"To-morrow," she said, "we will start to-morrow, Mr. Fritz. Let me pass this one night more upon Burning Rock, since I shall never see it again."

"Very well, to-morrow," the young man answered.

And together they shared a meal provided from Jenny's stores, and the food carried in the canoe.

At length Jenny said her evening prayers and withdrew inside the cave, while Fritz lay down at the entrance to it, like a faithful watchdog.

Next day at earliest dawn they put into the canoe the little articles which Jenny did not want to leave behind, not forgetting her cormorant and her jackal. The young girl, in her man's dress, took the stern seat in the light vessel. The sail was hoisted, the paddles were wielded, and an hour later the last trails of smoke from the Burning Rock were lost on the far horizon.

Fritz had intended to make direct for False Hope Point. But the canoe, being heavily loaded, struck a snag of rock, and it was necessary to repair it. So Fritz was obliged to put into Pearl Bay, and he took his companion to the island, where the pinnace picked them up.

That was the narrative which Fritz related.

The addition of Jenny Montrose to the family circle increased its happiness. The weeks went by, busy with the up-keep of the farmsteads and the care of the animals. A beautiful avenue of fruit trees now connected Jackal River with Falconhurst. Improvements had been carried out at Wood Grange, at Sugar-cane Grove, at the hermitage at Eberfurt, and at Prospect Hill. Many delightful hours were spent in this last-named villa, built of bamboo on the plan of the Swiss chalet. From the top of the hill the eye could range on one side over a large part of the Promised Land, and on the other over a vista of twenty-five miles, bounded by the line where sea and sky met.

June brought again the heavy rains. It was necessary to leave Falconhurst and return to Rock Castle. These two or three months were always rather trying, made depressing, as they were, by the constant bad weather. A few trips to the farms to attend to the animals, and a few hours hunting which took Fritz and Jack out into the immediate neighbourhood of Rock Castle, represented the whole of the outdoor business of each day.

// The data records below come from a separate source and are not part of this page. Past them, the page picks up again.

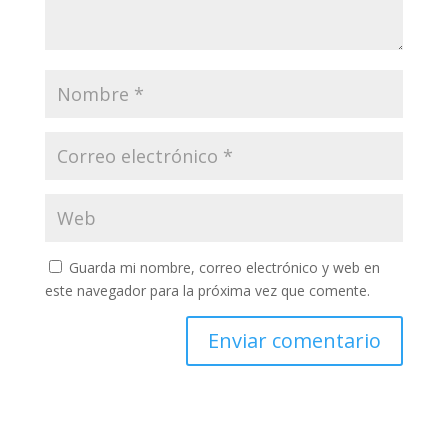
Guarda mi nombre, correo electrónico y web en
este navegador para la próxima vez que comente.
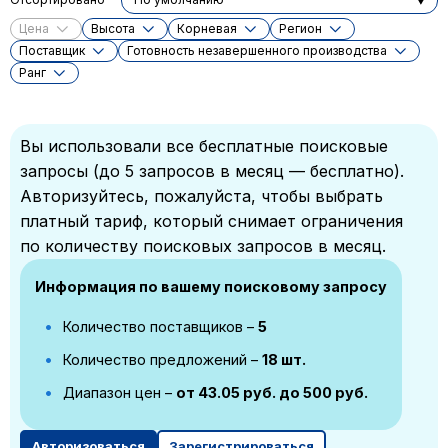
Цена
Высота
Корневая
Регион
Поставщик
Готовность незавершенного производства
Ранг
Вы использовали все бесплатные поисковые
запросы (до 5 запросов в месяц — бесплатно).
Авторизуйтесь, пожалуйста, чтобы выбрать
платный тариф, который снимает ограничения
по количеству поисковых запросов в месяц.
Информация по вашему поисковому запросу
Количество поставщиков –
5
Количество предложений –
18 шт.
Диапазон цен –
от 43.05 руб. до 500 руб.
Авторизоваться
Зарегистрироваться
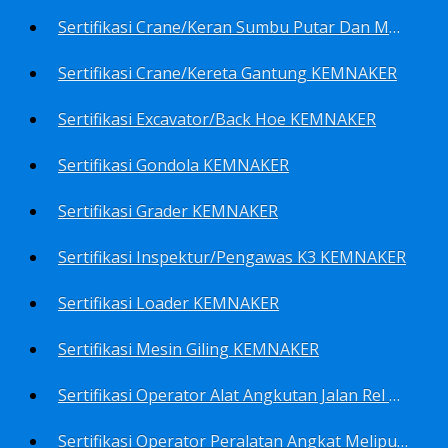
Sertifikasi Crane/Keran Sumbu Putar Dan Mesin Pancang KEMNAKER
Sertifikasi Crane/Kereta Gantung KEMNAKER
Sertifikasi Excavator/Back Hoe KEMNAKER
Sertifikasi Gondola KEMNAKER
Sertifikasi Grader KEMNAKER
Sertifikasi Inspektur/Pengawas K3 KEMNAKER
Sertifikasi Loader KEMNAKER
Sertifikasi Mesin Giling KEMNAKER
Sertifikasi Operator Alat Angkutan Jalan Rel Meliputi Operator Lokomotif Dan Lori KEMNAKER
Sertifikasi Operator Peralatan Angkat Meliputi Operator Dongkrak Mekanik (Lier) KEMNAKER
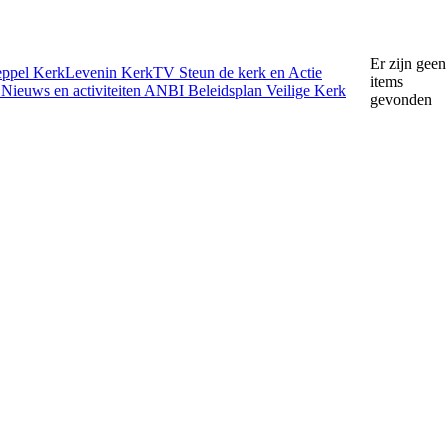
Er zijn geen
eppel
KerkLevenin
KerkTV
Steun de kerk en Actie
items
e
Nieuws en activiteiten
ANBI
Beleidsplan
Veilige Kerk
gevonden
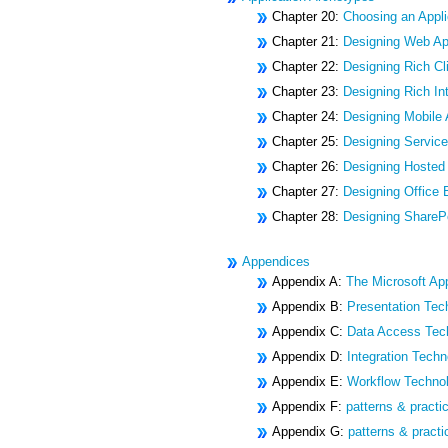
Chapter 20:
Choosing an Appli
Chapter 21:
Designing Web Ap
Chapter 22:
Designing Rich Cli
Chapter 23:
Designing Rich Int
Chapter 24:
Designing Mobile 
Chapter 25:
Designing Service
Chapter 26:
Designing Hosted
Chapter 27:
Designing Office 
Chapter 28:
Designing ShareP
Appendices
Appendix A:
The Microsoft App
Appendix B:
Presentation Tec
Appendix C:
Data Access Tec
Appendix D:
Integration Techn
Appendix E:
Workflow Technol
Appendix F:
patterns & practi
Appendix G:
patterns & practi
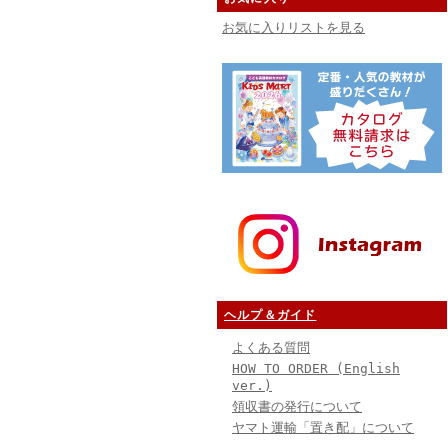
お気に入りリストを見る
ヘルプ＆ガイド
よくある質問
HOW TO ORDER (English
ver.)
領収書の発行について
ヤマト運輸「置き配」について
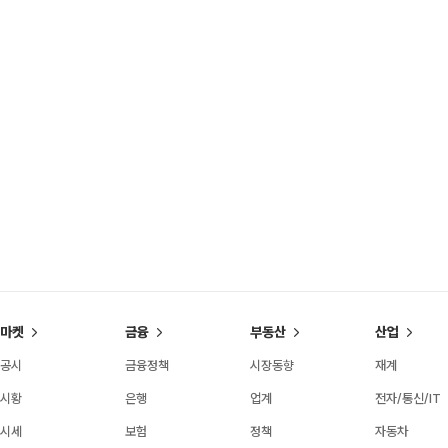
마켓
금융
부동산
산업
공시
금융정책
시장동향
재계
시황
은행
업계
전자/통신/IT
시세
보험
정책
자동차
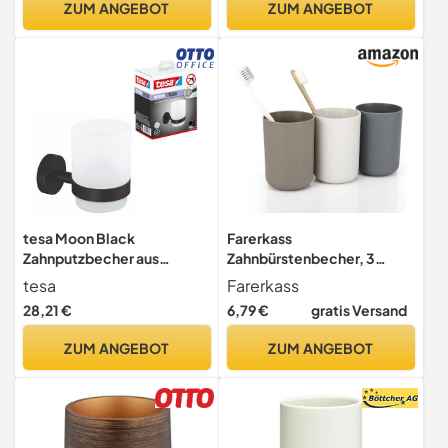
ZUM ANGEBOT
ZUM ANGEBOT
griffiger Rillenstruktur, Ø
8,6 x 11,1 cm,
Schwarz/Natur
tesa Moon Black
Farerkass
Zahnputzbecher aus
Zahnbürstenbecher, 3
satiniertem Glas mit Halter,
Stück 300ML
tesa
Farerkass
matt schwarz - für Bäder im
Zahnputzbecher,
28,21 €
6,79 €
gratis Versand
Industrial Style und
Toothbrush Holder,
Moderne Badezimmer -
Zahnbürsten Becher für
ZUM ANGEBOT
ZUM ANGEBOT
bohrfrei, inkl. Klebelösung
Zahnbürste und Zahnpasta
- 70 mm x 96 mm x 109 mm
aus Kunststoff in
Lebensmittelqualität
Einfacher Stil,
Zahnbürstenhalter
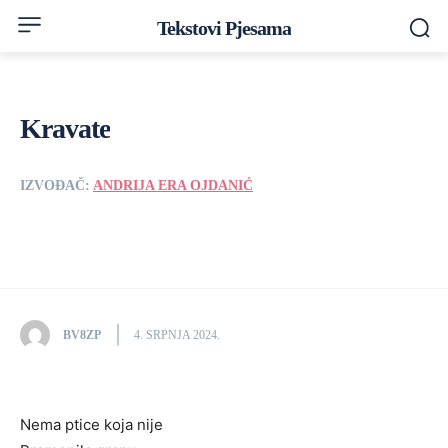
Tekstovi Pjesama
Kravate
IZVOĐAČ:
ANDRIJA ERA OJDANIĆ
BV8ZP
4. SRPNJA 2024.
Nema ptice koja nije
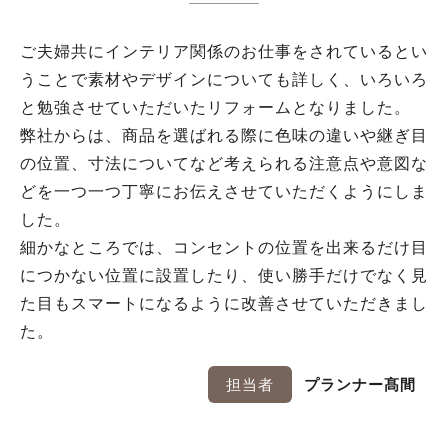
ご夫婦共にインテリア関係のお仕事をされているとい
うことで素材やデザインについても詳しく、いろいろ
と勉強させていただいたリフォームとなりました。
弊社からは、商品を選ばれる際に色味の違いや継ぎ目
の位置、寸法についてなど考えられる注意点や意図な
どを一つ一つ丁寧にお伝えさせていただくようにしま
した。
細かなところでは、コンセントの位置を出来るだけ目
につかない位置に設置したり、使い勝手だけでなく見
た目もスマートになるように改善させていただきまし
た。
担当者
プランナー髙間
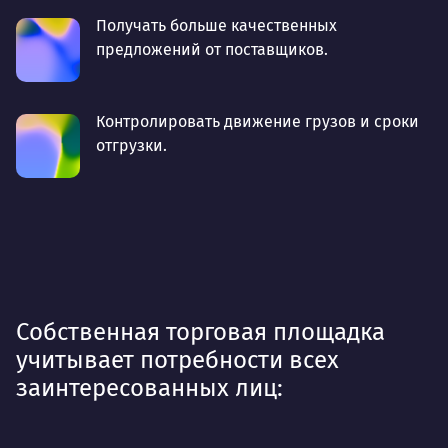
Получать больше качественных
предложений от поставщиков.
Контролировать движение грузов и сроки
отгрузки.
Собственная торговая площадка
учитывает потребности всех
заинтересованных лиц:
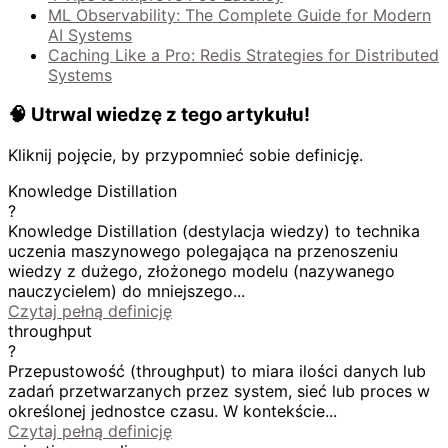
ML Observability: The Complete Guide for Modern
AI Systems
Caching Like a Pro: Redis Strategies for Distributed
Systems
🧠 Utrwal wiedzę z tego artykułu!
Kliknij pojęcie, by przypomnieć sobie definicję.
Knowledge Distillation
?
Knowledge Distillation (destylacja wiedzy) to technika
uczenia maszynowego polegająca na przenoszeniu
wiedzy z dużego, złożonego modelu (nazywanego
nauczycielem) do mniejszego...
Czytaj pełną definicję
throughput
?
Przepustowość (throughput) to miara ilości danych lub
zadań przetwarzanych przez system, sieć lub proces w
określonej jednostce czasu. W kontekście...
Czytaj pełną definicję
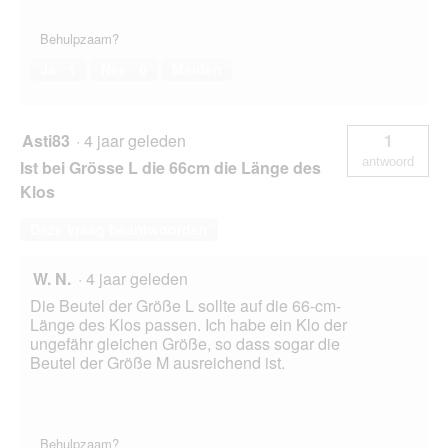
Behulpzaam?
Ja ·
1
Nee ·
0
Melden
Asti83
·
4 jaar geleden
1
antwoord
Ist bei Grösse L die 66cm die Länge des
Klos
Deze vraag beantwoorden
W. N.
·
4 jaar geleden
Die Beutel der Größe L sollte auf die 66-cm-
Länge des Klos passen. Ich habe ein Klo der
ungefähr gleichen Größe, so dass sogar die
Beutel der Größe M ausreichend ist.
Behulpzaam?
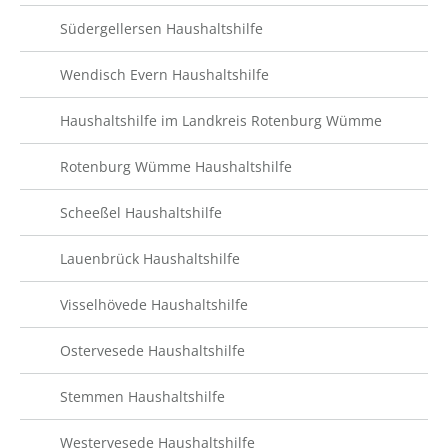
Südergellersen Haushaltshilfe
Wendisch Evern Haushaltshilfe
Haushaltshilfe im Landkreis Rotenburg Wümme
Rotenburg Wümme Haushaltshilfe
Scheeßel Haushaltshilfe
Lauenbrück Haushaltshilfe
Visselhövede Haushaltshilfe
Ostervesede Haushaltshilfe
Stemmen Haushaltshilfe
Westervesede Haushaltshilfe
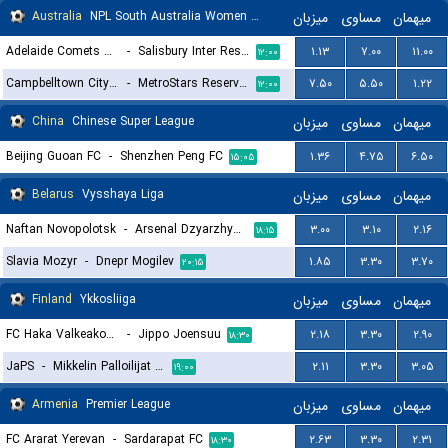
Australia
NPL South Australia Women Reserves
میزبان
مساوی
میهمان
Adelaide Comets Reserves (W)
-
Salisbury Inter Reserves (W)
۱.۱۳
۷.۰۰
۱۱.۰۰
۱۲:۰۰
Campbelltown City Reserves (W)
-
MetroStars Reserves (W)
۷.۵۰
۵.۵۰
۱.۲۲
۱۲:۰۰
China
Chinese Super League
میزبان
مساوی
میهمان
Beijing Guoan FC
-
Shenzhen Peng FC
۱.۳۶
۴.۷۵
۶.۵۰
۱۵:۰۵
Belarus
Vysshaya Liga
میزبان
مساوی
میهمان
Naftan Novopolotsk
-
Arsenal Dzyarzhynsk
۳.۰۰
۳.۱۰
۲.۱۶
۱۸:۱۵
Slavia Mozyr
-
Dnepr Mogilev
۱.۸۵
۳.۳۰
۳.۷۰
۲۰:۱۵
Finland
Ykkosliiga
میزبان
مساوی
میهمان
FC Haka Valkeakoski
-
Jippo Joensuu
۲.۱۸
۳.۳۰
۲.۹۰
۱۸:۳۰
JaPS
-
Mikkelin Palloilijat MP
۲.۱۱
۳.۳۰
۳.۰۵
۱۹:۰۰
Armenia
Premier League
میزبان
مساوی
میهمان
FC Ararat Yerevan
-
Sardarapat FC
۲.۶۳
۳.۳۰
۲.۳۱
۱۸:۳۰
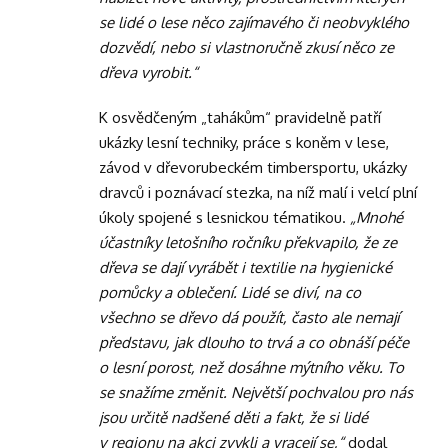
se lidé o lese něco zajímavého či neobvyklého
dozvědí, nebo si vlastnoručně zkusí něco ze
dřeva vyrobit.“
K osvědčeným „tahákům“ pravidelně patří
ukázky lesní techniky, práce s koněm v lese,
závod v dřevorubeckém timbersportu, ukázky
dravců i poznávací stezka, na níž malí i velcí plní
úkoly spojené s lesnickou tématikou.
„Mnohé
účastníky letošního ročníku překvapilo, že ze
dřeva se dají vyrábět i textilie na hygienické
pomůcky a oblečení. Lidé se diví, na co
všechno se dřevo dá použít, často ale nemají
představu, jak dlouho to trvá a co obnáší péče
o lesní porost, než dosáhne mýtního věku. To
se snažíme změnit. Největší pochvalou pro nás
jsou určitě nadšené děti a fakt, že si lidé
v regionu na akci zvykli a vracejí se,“
dodal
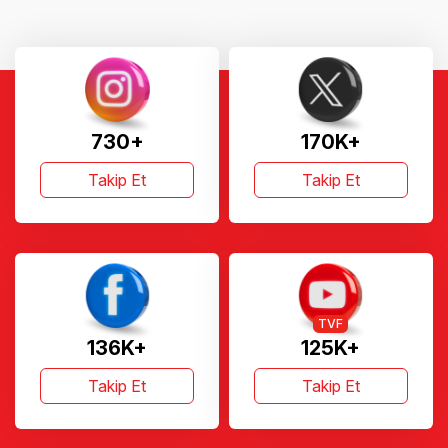
730+
170K+
Takip Et
Takip Et
TVF
136K+
125K+
Takip Et
Takip Et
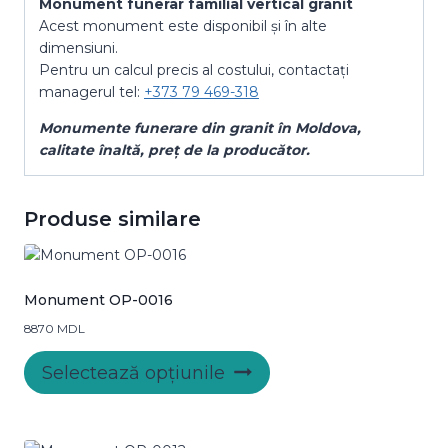
Monument funerar familial vertical granit
Acest monument este disponibil și în alte
dimensiuni.
Pentru un calcul precis al costului, contactați
managerul tel:
+373 79 469-318
Monumente funerare din granit
în Moldova
,
calitate
înaltă, preț
de la producător.
Produse similare
Monument OP-0016
8870
MDL
Acest
Selectează opțiunile
produs
are
mai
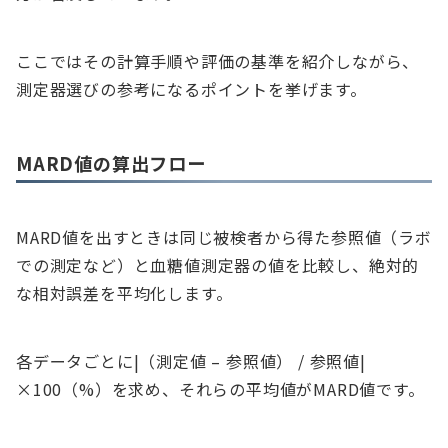
ここではその計算手順や評価の基準を紹介しながら、
測定器選びの参考になるポイントを挙げます。
MARD値の算出フロー
MARD値を出すときは同じ被検者から得た参照値（ラボ
での測定など）と血糖値測定器の値を比較し、絶対的
な相対誤差を平均化します。
各データごとに|（測定値 – 参照値） / 参照値|
×100（%）を求め、それらの平均値がMARD値です。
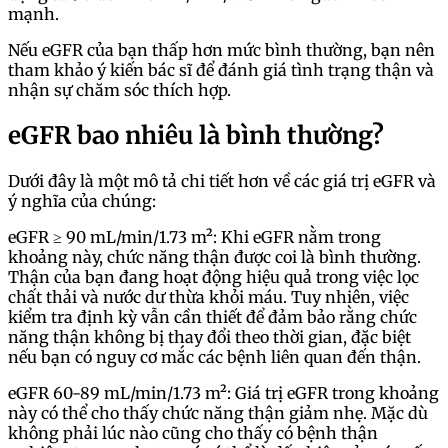
mạnh.
Nếu eGFR của bạn thấp hơn mức bình thường, bạn nên
tham khảo ý kiến bác sĩ để đánh giá tình trạng thận và
nhận sự chăm sóc thích hợp.
eGFR bao nhiêu là bình thường?
Dưới đây là một mô tả chi tiết hơn về các giá trị eGFR và
ý nghĩa của chúng:
eGFR ≥ 90 mL/min/1.73 m²: Khi eGFR nằm trong
khoảng này, chức năng thận được coi là bình thường.
Thận của bạn đang hoạt động hiệu quả trong việc lọc
chất thải và nước dư thừa khỏi máu. Tuy nhiên, việc
kiểm tra định kỳ vẫn cần thiết để đảm bảo rằng chức
năng thận không bị thay đổi theo thời gian, đặc biệt
nếu bạn có nguy cơ mắc các bệnh liên quan đến thận.
eGFR 60-89 mL/min/1.73 m²: Giá trị eGFR trong khoảng
này có thể cho thấy chức năng thận giảm nhẹ. Mặc dù
không phải lúc nào cũng cho thấy có bệnh thận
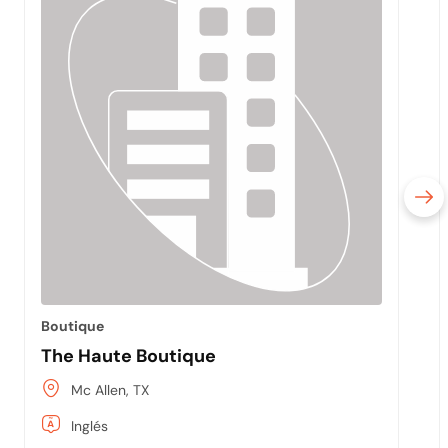
Boutique
The Haute Boutique
Mc Allen, TX
Inglés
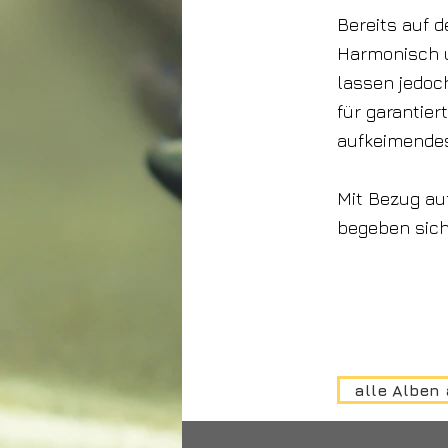
Bereits auf d
Harmonisch 
lassen jedoc
für garantie
aufkeimendes
Mit Bezug au
begeben sich 
alle Alben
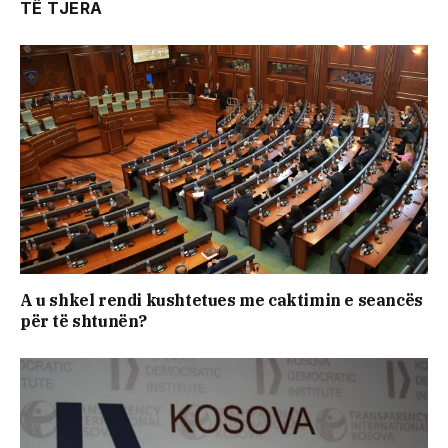
TË TJERA
A u shkel rendi kushtetues me caktimin e seancës
për të shtunën?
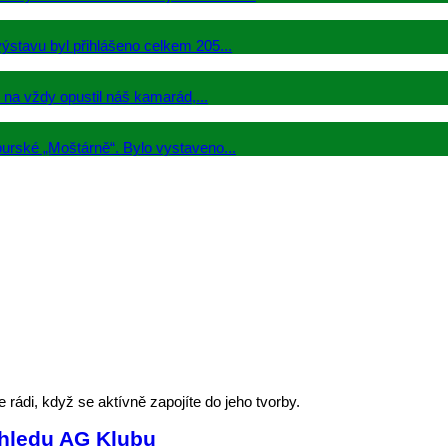
ýstavu byl přihlášeno celkem 205...
na vždy opustil náš kamarád,...
urské „Moštárně“. Bylo vystaveno...
rádi, když se aktívně zapojíte do jeho tvorby.
ohledu AG Klubu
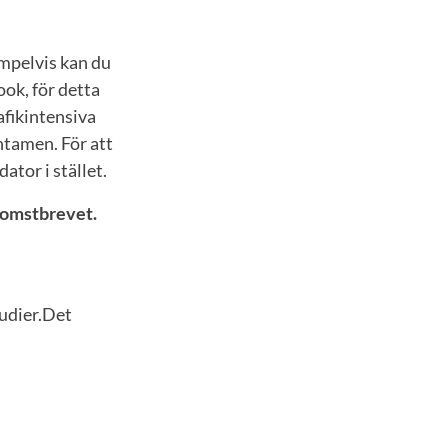
mpelvis kan du
ok, för detta
afikintensiva
ntamen. För att
tor i stället.
lkomstbrevet.
tudier.Det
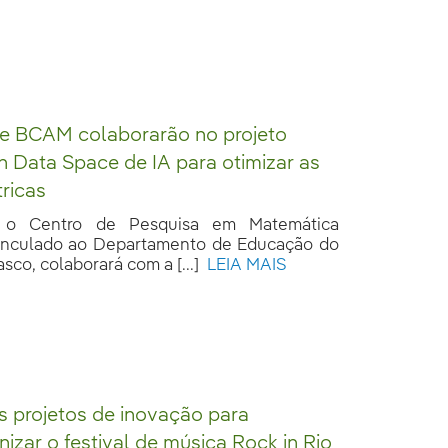
 e BCAM colaborarão no projeto
n Data Space de IA para otimizar as
tricas
o Centro de Pesquisa em Matemática
inculado ao Departamento de Educação do
co, colaborará com a [...]
LEIA MAIS
 projetos de inovação para
izar o festival de música Rock in Rio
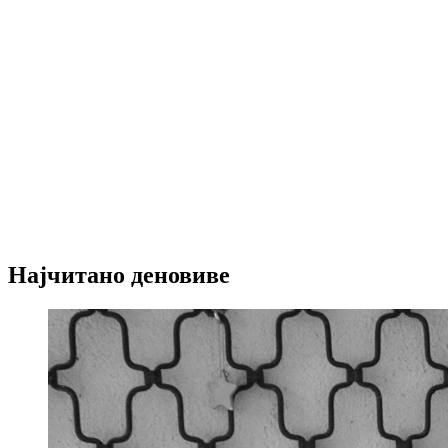
Најчитано деновиве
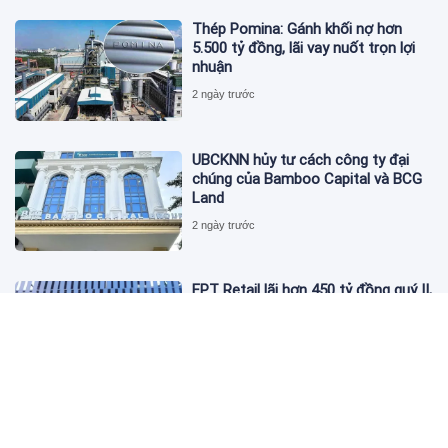
Thép Pomina: Gánh khối nợ hơn
5.500 tỷ đồng, lãi vay nuốt trọn lợi
nhuận
2 ngày trước
UBCKNN hủy tư cách công ty đại
chúng của Bamboo Capital và BCG
Land
2 ngày trước
FPT Retail lãi hơn 450 tỷ đồng quý II,
Long Châu tiếp tục là động lực
chính
2 ngày trước
PNJ tính họp cổ đông bất thường,
dự kiến điều chỉnh kế hoạch kinh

But they were not idle. Work went on under the direction of Mme. Zermatt. Jenny helped her, bringing to bear all her ingenious Anglo-Saxon energy, which was different from the rather more methodical Swiss system. And while the young girl studied German with M. Zermatt, the family studied English with her, Fritz speaking that language fluently at the end of a few weeks. How could they have made any but rapid progress with such a teacher?